Senkung der Pensionskassenrentenpreisgünstig kompensieren
«Die Krise der 2. Säule hat dazu geführt, dass die Fortsetzung des gewohnten Lebens in angemessener Weise, wie sie gemäss Bundesverfassung mit den Renten aus der 1. und 2. Säule möglich sein sollte, immer weniger möglich ist», stellte Rechsteiner fest. Die beste Lösung, um die Rentenverluste in der 2. Säule auszugleichen, ist nicht, immer mehr Geld dort hineinzupumpen, weil dort viel Geld verloren geht. Günstiger, sicherer und effizienter ist es, mehr Geld in die AHV zu investieren, wo dieses Geld dank dem Umlageverfahren direkt zu den Rentenbezüger:innen fliesst – ohne Verluste durch Kapitalverwaltungskosten, Gewinnausschüttungen an Aktionäre von Finanzinstituten, Broker-Honorare, Aktienkursschwankungen usw. wie bei den Pensionskassen (die immerhin von paritätisch zusammengesetzten Stiftungsräten kontrolliert werden) oder in der privaten Vorsorge (wo die Kontrolle lascher ist).

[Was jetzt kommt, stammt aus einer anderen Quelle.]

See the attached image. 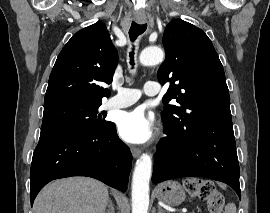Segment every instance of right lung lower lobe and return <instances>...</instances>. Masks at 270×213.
<instances>
[{
    "label": "right lung lower lobe",
    "mask_w": 270,
    "mask_h": 213,
    "mask_svg": "<svg viewBox=\"0 0 270 213\" xmlns=\"http://www.w3.org/2000/svg\"><path fill=\"white\" fill-rule=\"evenodd\" d=\"M131 161V152L112 122L98 132L41 129L30 171L31 205L48 182L71 176L92 177L126 191Z\"/></svg>",
    "instance_id": "obj_1"
}]
</instances>
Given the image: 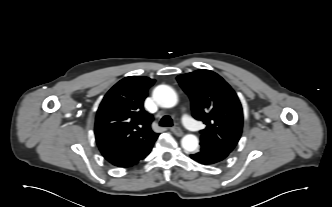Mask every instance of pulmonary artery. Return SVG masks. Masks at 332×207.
Here are the masks:
<instances>
[{
    "label": "pulmonary artery",
    "instance_id": "1",
    "mask_svg": "<svg viewBox=\"0 0 332 207\" xmlns=\"http://www.w3.org/2000/svg\"><path fill=\"white\" fill-rule=\"evenodd\" d=\"M186 125L192 131H195L197 129V127L195 126V124H193L192 122H186Z\"/></svg>",
    "mask_w": 332,
    "mask_h": 207
}]
</instances>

Effiziente, soziale Finanzierung
Solange die Wirtschaft einigermassen gut läuft, ist die AHV gut finanziert, weil auf dem ganzen Einkommen Beiträge bezahlt werden müssen, ohne Limite nach oben. Plafoniert sind dagegen die Renten. Das führt zu einer Umverteilung der fetten Löhne, die in den letzten Jahren laufend gestiegen sind, zu Rentner:innen, die ein Leben lang für einen tiefen oder mittleren Lohn gearbeitet haben. Dank der AHV ist in der Schweiz der Unterschied zwischen Arm und Reich weniger stark gewachsen als etwa in den USA. Dort müssen viele Pensionierte weiterarbeiten, um über die Runden zu kommen, wie Rechsteiner gerade auf einer Reise nach Detroit wieder feststellen musste.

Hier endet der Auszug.